ルモシティは、記憶力の向上・認知症予防・学業や仕事のパフォーマンス改善などをうたって脳トレゲームを販売しました。これに対し米FTC(連邦取引委員会)が、根拠の有無を調査しました。
FTCは「根拠不十分」と判断
FTCは、これらの効果には十分な科学的根拠がないと判断し、同社は和解金を支払うことで和解したと報じられています。多数の科学者も、以前から脳トレの日常生活への効果は誇張されていると指摘してきました。
「ゲームの上達」と「頭が良くなる」は別
脳トレで起きるのは、多くの場合「練習したゲームが上手くなる」こと。それが日常の記憶力や判断力全般へ波及する(転移する)という証拠は乏しい、というのが専門家の見方です。詳しい反証はこちらの記事で取り上げます。
効果のうたい文句は、サービスを売る企業自身の発信でした。

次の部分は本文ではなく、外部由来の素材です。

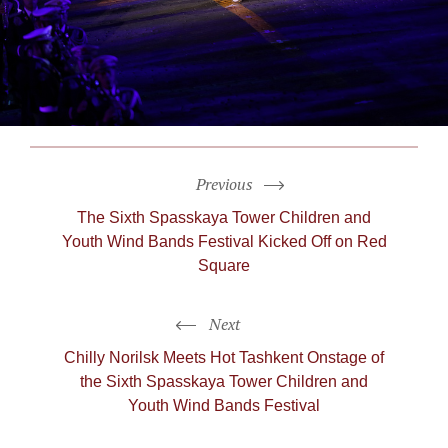
Previous
The Sixth Spasskaya Tower Children and
Youth Wind Bands Festival Kicked Off on Red
Square
Next
Chilly Norilsk Meets Hot Tashkent Onstage of
the Sixth Spasskaya Tower Children and
Youth Wind Bands Festival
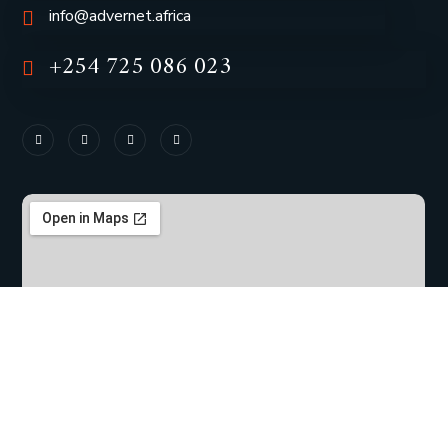
info@advernet.africa
+254 725 086 023
Copyright © 2023 |
Advernet Africa
| All Rights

自社製品の宣伝に「研究」や「科学」という言葉が添えられているときほど、独立した検証があるか、誇張がないかを確かめたいところです。
私たちはどう受け止めるか
脳トレゲームは、楽しみとして行う分には問題ありません。ただし「認知症を防ぐ」「頭が良くなる」といった宣伝は過信しないこと。脳の健康には、運動・睡眠・人とのつながり・生活習慣全体が関わるとされています。
※本記事は公表された報道や研究をもとにした情報提供で、特定商品を非難・推奨するものではありません。効果には個人差があり、診断・治療・予防を保証するものではありません。
背景:なぜこの研究が話題になったのか
脳トレアプリ「ルモシティ」は記憶力の向上や認知症予防、学業・仕事のパフォーマンス改善などをうたって人気を集めましたが、米FTC(連邦取引委員会)がこれらの効果には十分な科学的根拠がないと判断し、同社が和解金を支払って和解したと報じられたことで注目されました。
実生活での受け止め方
脳トレで起きるのは多くの場合「練習したゲームが上手くなる」ことで、それが日常の記憶力や判断力全般へ波及するという証拠は乏しいとされています。楽しみとして行う分には問題ありませんが、宣伝に「研究」や「科学」という言葉が添えられているときほど独立した検証があるかを確かめたいところで、過信は禁物とされ効果には個人差があります。